Home / Consumer Electronics / What Consumer Electronics Companies must do to Make 3d Profitable

What Consumer Electronics Companies must do to Make 3d Profitable

Whether or not 3D is a fad or an evolution for home and personal entertainment is yet to be known, but one thing is for sure: consumer electronics companies want it to become their next cash cow. For that to happen however, 3D must first overcome some of the usual hurdles new technologies face and more.

Another certainty for many electronics manufacturers is that if 3D doesn’t take off, their sizeable investments in the technology could cause them serious long term profitability and performance issues.

Evaluating the obstacles and their solutions

Like many new technologies, 3D faces numerous obstacles before it can gain widespread acceptance. Until those obstacles are sufficiently overcome or neutralized, vendors will continue facing profitability challenges that can prove weighty over time.

Some of the obstacles to the adoption of 3D may seem familiar to some because they are similar to those faced by virtually every new trend in consumer electronics. Consumer electronics companies must deal with these obstacles successfully in order to generate the sales needed to make 3D profitable.

1. Obstacle: the glasses. People who are accustomed to flopping down on the sofa with the remote control are immediately confronted with one of the limitations of 3D; at least up until now: the glasses. Whether cheap passive glasses or pricey active glasses are used, they are cumbersome and have bad publicity for causing headaches or requiring a particular alignment of a viewer’s head.

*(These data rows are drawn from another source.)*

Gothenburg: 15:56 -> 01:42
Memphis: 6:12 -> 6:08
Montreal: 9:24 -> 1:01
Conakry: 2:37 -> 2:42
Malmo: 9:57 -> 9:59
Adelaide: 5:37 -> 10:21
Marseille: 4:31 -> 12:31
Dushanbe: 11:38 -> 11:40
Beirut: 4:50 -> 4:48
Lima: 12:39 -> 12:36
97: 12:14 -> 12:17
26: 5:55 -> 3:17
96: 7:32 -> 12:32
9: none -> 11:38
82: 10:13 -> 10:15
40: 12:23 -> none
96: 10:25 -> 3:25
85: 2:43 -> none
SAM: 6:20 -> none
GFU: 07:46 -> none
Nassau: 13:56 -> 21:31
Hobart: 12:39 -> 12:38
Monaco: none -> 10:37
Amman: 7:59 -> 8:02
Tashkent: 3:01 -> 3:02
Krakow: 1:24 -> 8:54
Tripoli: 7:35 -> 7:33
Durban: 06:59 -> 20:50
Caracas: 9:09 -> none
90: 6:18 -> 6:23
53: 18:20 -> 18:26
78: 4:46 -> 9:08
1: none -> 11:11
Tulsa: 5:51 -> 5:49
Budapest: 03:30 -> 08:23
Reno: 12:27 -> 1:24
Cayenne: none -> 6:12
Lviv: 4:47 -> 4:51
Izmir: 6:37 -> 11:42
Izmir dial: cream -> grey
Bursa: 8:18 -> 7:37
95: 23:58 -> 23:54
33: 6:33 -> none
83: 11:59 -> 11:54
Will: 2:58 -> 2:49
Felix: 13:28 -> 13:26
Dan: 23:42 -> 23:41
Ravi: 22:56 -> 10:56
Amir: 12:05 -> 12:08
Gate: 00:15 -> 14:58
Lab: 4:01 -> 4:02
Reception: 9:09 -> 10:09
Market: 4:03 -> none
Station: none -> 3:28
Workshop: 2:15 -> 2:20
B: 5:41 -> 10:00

Solution: glasses-free designs. Although new glasses-free designs are coming out, getting the word out to overcome the stigma of the glasses may take some time.

2. Obstacle: reluctance. Consumers tend to be slow to adopt new technologies for fear of losing their investment. Competing standards for high definition optical disks, for example left consumers who purchased HD-DVD devices holding the bag.

Solution: standards and support. Consumer electronics companies must be assured that their 3D devices are compatible with their existing hardware and that their new 3D devices will not become obsolete overnight. Part of this is making sure enough accessories and other supporting products are available to create a safe and satisfying user experience.

Until the industry settles on standards for 3D technology and it becomes clear that an investment in 3D will not be nullified overnight, consumer adoption will probably remain sluggish.

3. Obstacle: no compelling need. Many consumers have experienced 3D movies and are aware that the technology never took off because of soft demand. Generally, people in the past have considered the benefits of viewing content in 3D as insufficient to warrant the extra hassle required to make it work.

Although new 3D technology may be superior to past implementations and glasses-free devices will likely become the eventual standard, overcoming consumer complacency concerning 3D is still necessary before 3D can become profitable.

4. Obstacle: limited selection of content. Content providers are probably equally reluctant to adopt 3D, in ways that mirror consumer reluctance.

Solution: Content providers must be convinced that 3D is here to stay and that sufficient profits to guarantee profitability are possible.

When consumer electronics companies are able to assure consumers that their investment in 3D is safe, valuable, and enjoyable, profitability will soon follow.